ECLI:NL:CRVB:2014:1415
Centrale Raad van Beroep
- Tussenuitspraak bestuurlijke lus
- Rechtspraak.nl
Tussenuitspraak over recht op WW-uitkering na ontslag en arbeidsongeschiktheid
In deze tussenuitspraak van de Centrale Raad van Beroep wordt de weigering van een WW-uitkering aan appellant beoordeeld. Appellant, die op 1 april 2011 ontslag kreeg na meer dan twee jaar arbeidsongeschiktheid, had een WW-uitkering aangevraagd. Het Uwv had vastgesteld dat appellant niet voldeed aan de wekeneis van artikel 17 van de WW, omdat hij in de 36 weken voorafgaand aan zijn werkloosheid niet in ten minste 26 weken had gewerkt. Appellant stelde echter dat hij wel degelijk arbeid had verricht op de afdeling logistiek van zijn werkgever, wat volgens hem meetelt voor de wekeneis.

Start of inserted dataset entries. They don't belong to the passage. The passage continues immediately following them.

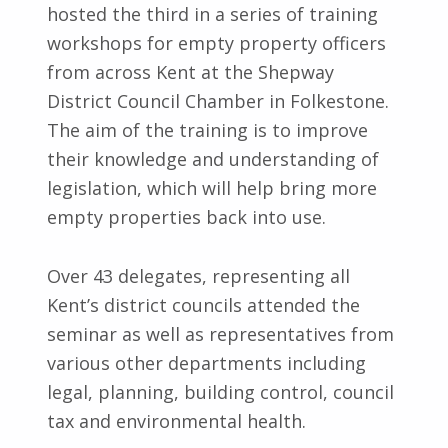
hosted the third in a series of training
workshops for empty property officers
from across Kent at the Shepway
District Council Chamber in Folkestone.
The aim of the training is to improve
their knowledge and understanding of
legislation, which will help bring more
empty properties back into use.
Over 43 delegates, representing all
Kent’s district councils attended the
seminar as well as representatives from
various other departments including
legal, planning, building control, council
tax and environmental health.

De Raad oordeelt dat appellant met zijn werkzaamheden op de afdeling logistiek arbeid heeft verricht die van economische waarde was, ondanks dat hij geen loon ontving. De Raad stelt vast dat de activiteiten van appellant, die in samenspraak met de werkgever en de bedrijfsarts zijn uitgevoerd, niet als arbeid op therapeutische basis kunnen worden gekwalificeerd, omdat ze wel degelijk economische waarde hadden. De Raad concludeert dat appellant recht heeft op een WW-uitkering, omdat hij in de referteperiode voldoende gewerkte weken heeft kunnen aantonen.
De uitspraak draagt het Uwv op om binnen zes weken het gebrek in het besluit van 26 juli 2011 te herstellen, zodat de hoogte en duur van de uitkering kan worden vastgesteld. De uitspraak is openbaar gedaan op 23 april 2014.